**TASK DIRECTIONS**
Could you output the entries that follow exactly, omitting any pictures they contain?

**Dataset items**
━━━

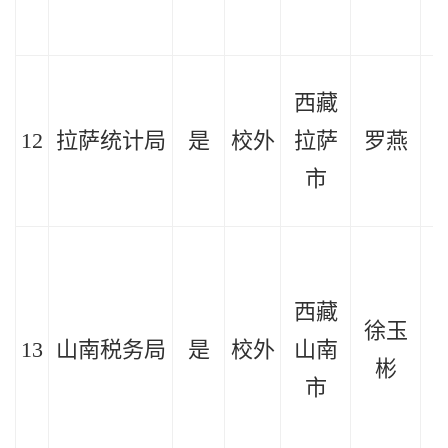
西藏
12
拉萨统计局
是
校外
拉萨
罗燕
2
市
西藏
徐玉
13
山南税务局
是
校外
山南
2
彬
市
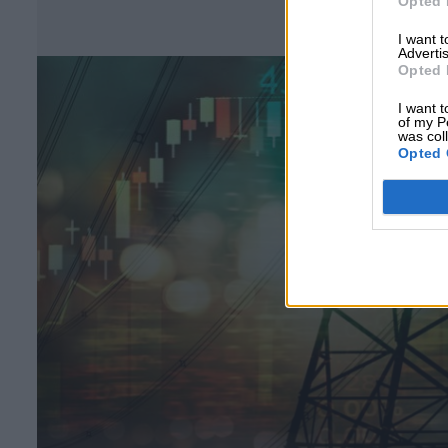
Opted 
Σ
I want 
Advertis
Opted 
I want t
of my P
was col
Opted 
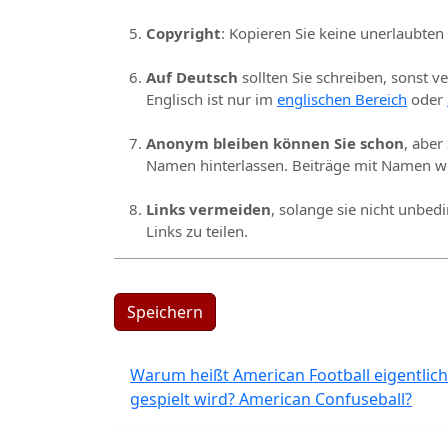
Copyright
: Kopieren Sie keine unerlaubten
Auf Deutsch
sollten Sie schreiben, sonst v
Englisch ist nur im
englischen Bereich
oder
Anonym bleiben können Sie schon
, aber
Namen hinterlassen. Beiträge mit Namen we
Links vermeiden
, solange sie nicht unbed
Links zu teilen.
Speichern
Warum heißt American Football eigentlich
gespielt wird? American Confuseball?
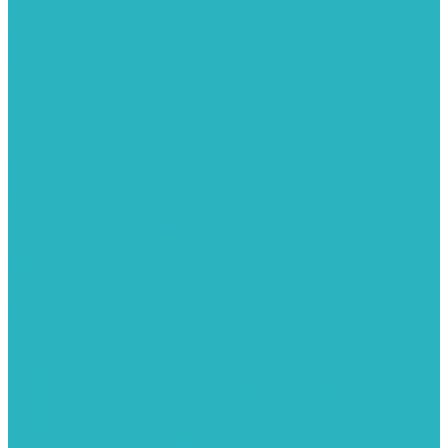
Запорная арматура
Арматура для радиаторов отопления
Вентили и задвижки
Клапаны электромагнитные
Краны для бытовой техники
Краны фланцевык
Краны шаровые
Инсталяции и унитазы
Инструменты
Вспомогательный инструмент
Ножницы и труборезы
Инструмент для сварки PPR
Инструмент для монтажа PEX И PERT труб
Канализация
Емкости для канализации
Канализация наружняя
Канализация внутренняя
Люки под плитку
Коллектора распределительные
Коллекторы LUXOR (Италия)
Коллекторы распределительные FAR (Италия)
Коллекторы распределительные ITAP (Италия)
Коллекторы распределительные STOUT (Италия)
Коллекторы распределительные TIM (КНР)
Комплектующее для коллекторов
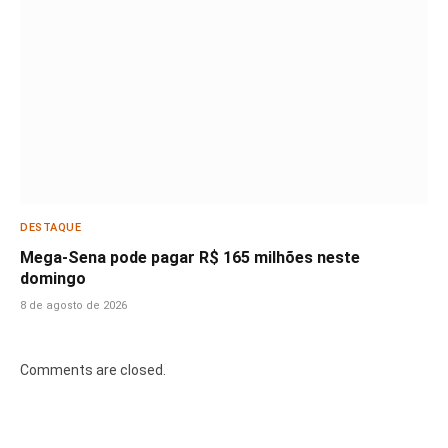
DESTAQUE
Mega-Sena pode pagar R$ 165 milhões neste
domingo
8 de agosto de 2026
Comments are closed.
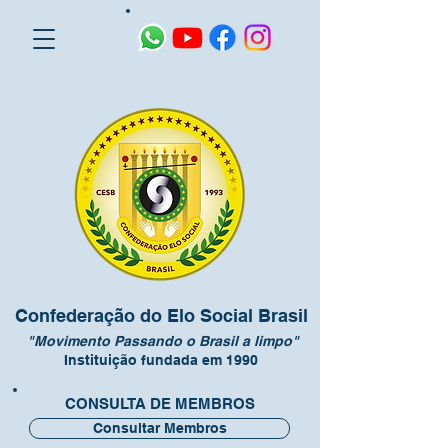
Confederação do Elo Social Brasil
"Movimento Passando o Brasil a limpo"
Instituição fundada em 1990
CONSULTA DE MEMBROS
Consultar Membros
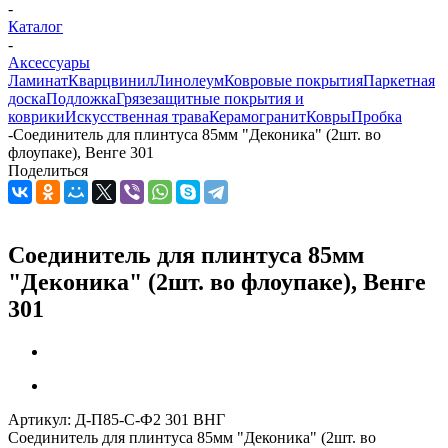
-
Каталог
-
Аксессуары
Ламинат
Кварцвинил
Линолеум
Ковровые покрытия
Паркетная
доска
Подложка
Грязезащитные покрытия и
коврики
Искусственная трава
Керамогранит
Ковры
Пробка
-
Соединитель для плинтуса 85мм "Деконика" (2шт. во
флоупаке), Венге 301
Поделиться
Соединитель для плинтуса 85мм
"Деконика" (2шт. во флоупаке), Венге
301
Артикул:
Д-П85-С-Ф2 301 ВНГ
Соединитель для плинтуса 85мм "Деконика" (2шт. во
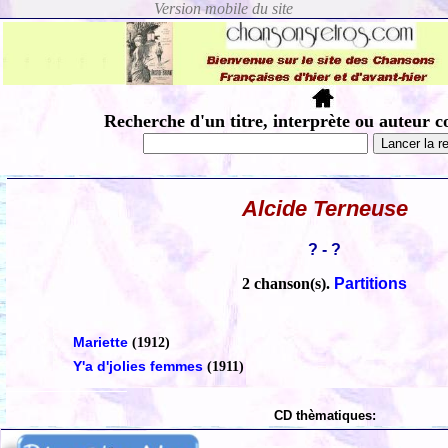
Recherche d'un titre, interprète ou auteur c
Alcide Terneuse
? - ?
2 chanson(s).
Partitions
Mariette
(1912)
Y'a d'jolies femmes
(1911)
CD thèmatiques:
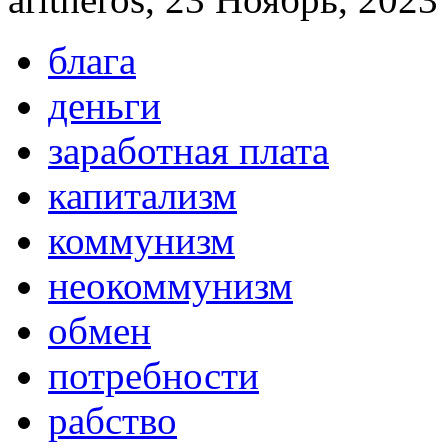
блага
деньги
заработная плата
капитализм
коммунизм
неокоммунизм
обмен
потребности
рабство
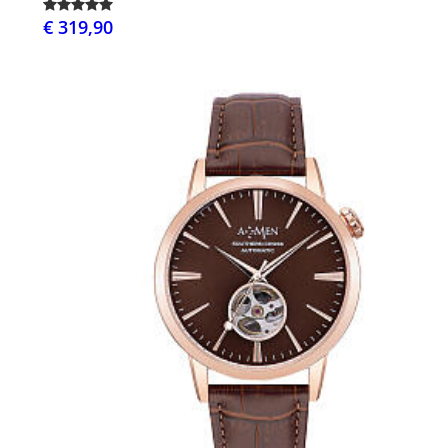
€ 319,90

━━━

**SOLUTION TO THIS TASK**
西藏
12
拉萨统计局
是
校外
拉萨
罗燕
2
市
西藏
徐玉
13
山南税务局
是
校外
山南
2
彬
市
Opted 
Σ
I want 
Advertis
Opted 
I want t
of my P
was col
Opted 
Copyright
: Kopieren Sie keine unerlaubten
Auf Deutsch
sollten Sie schreiben, sonst v
Englisch ist nur im
englischen Bereich
oder
Anonym bleiben können Sie schon
, aber
Namen hinterlassen. Beiträge mit Namen we
Links vermeiden
, solange sie nicht unbed
Links zu teilen.
Speichern
Warum heißt American Football eigentlich
gespielt wird? American Confuseball?
Запорная арматура
Арматура для радиаторов отопления
Вентили и задвижки
Клапаны электромагнитные
Краны для бытовой техники
Краны фланцевык
Краны шаровые
Инсталяции и унитазы
Инструменты
Вспомогательный инструмент
Ножницы и труборезы
Инструмент для сварки PPR
Инструмент для монтажа PEX И PERT труб
Канализация
Емкости для канализации
Канализация наружняя
Канализация внутренняя
Люки под плитку
Коллектора распределительные
Коллекторы LUXOR (Италия)
Коллекторы распределительные FAR (Италия)
Коллекторы распределительные ITAP (Италия)
Коллекторы распределительные STOUT (Италия)
Коллекторы распределительные TIM (КНР)
Комплектующее для коллекторов
DESTAQUE
Mega-Sena pode pagar R$ 165 milhões neste
domingo
8 de agosto de 2026
Comments are closed.
Confederação do Elo Social Brasil
"Movimento Passando o Brasil a limpo"
Instituição fundada em 1990
CONSULTA DE MEMBROS
Consultar Membros
-
Каталог
-
Аксессуары
Ламинат
Кварцвинил
Линолеум
Ковровые покрытия
Паркетная
доска
Подложка
Грязезащитные покрытия и
коврики
Искусственная трава
Керамогранит
Ковры
Пробка
-
Соединитель для плинтуса 85мм "Деконика" (2шт. во
флоупаке), Венге 301
Поделиться
Соединитель для плинтуса 85мм
"Деконика" (2шт. во флоупаке), Венге
301
Артикул:
Д-П85-С-Ф2 301 ВНГ
Соединитель для плинтуса 85мм "Деконика" (2шт. во
Recherche d'un titre, interprète ou auteur c
Alcide Terneuse
? - ?
2 chanson(s).
Partitions
Mariette
(1912)
Y'a d'jolies femmes
(1911)
CD thèmatiques:
блага
деньги
заработная плата
капитализм
коммунизм
неокоммунизм
обмен
потребности
рабство
€ 319,90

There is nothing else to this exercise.